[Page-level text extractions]

"""

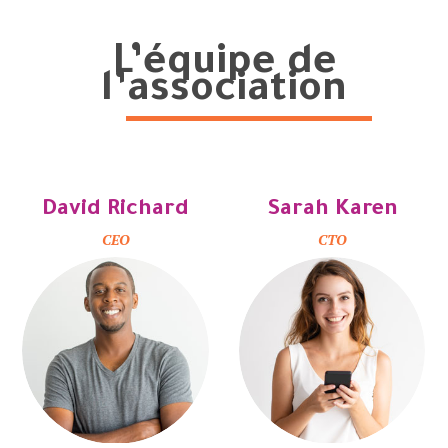
L’équipe de
l’association
David Richard
Sarah Karen
CEO
CTO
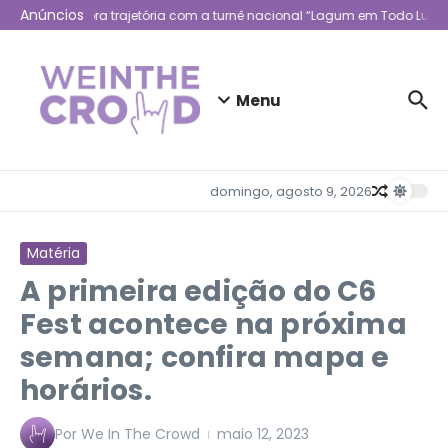
Ir para o conteúdo
Anúncios
Lagum celebra trajetória com a turnê nacional “Lagum em Todo Lugar”
Menu
domingo, agosto 9, 2026
Matéria
A primeira edição do C6
Fest acontece na próxima
semana; confira mapa e
horários.
Por
We In The Crowd
maio 12, 2023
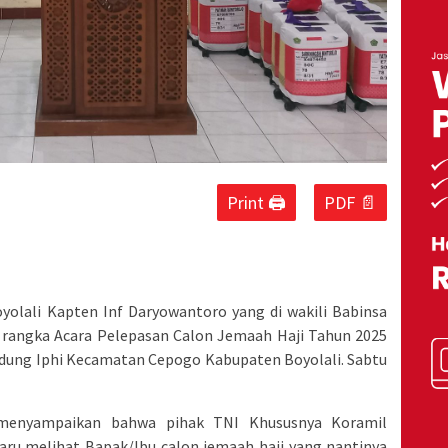
Print 🖨
PDF 📄
olali Kapten Inf Daryowantoro yang di wakili Babinsa
rangka Acara Pelepasan Calon Jemaah Haji Tahun 2025
ung Iphi Kecamatan Cepogo Kabupaten Boyolali. Sabtu
menyampaikan bahwa pihak TNI Khususnya Koramil
ru melihat Bapak/Ibu calon jemaah haji yang nantinya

"""

Task statement
Copy out all the data exactly, skipping the pictures.

Answer to this task
L’équipe de
l’association
David Richard
Sarah Karen
CEO
CTO
Ir para o conteúdo
Anúncios
Lagum celebra trajetória com a turnê nacional “Lagum em Todo Lugar”
Menu
domingo, agosto 9, 2026
Matéria
A primeira edição do C6
Fest acontece na próxima
semana; confira mapa e
horários.
Por
We In The Crowd
maio 12, 2023
Print 🖨
PDF 📄
olali Kapten Inf Daryowantoro yang di wakili Babinsa
rangka Acara Pelepasan Calon Jemaah Haji Tahun 2025
ung Iphi Kecamatan Cepogo Kabupaten Boyolali. Sabtu
menyampaikan bahwa pihak TNI Khususnya Koramil
ru melihat Bapak/Ibu calon jemaah haji yang nantinya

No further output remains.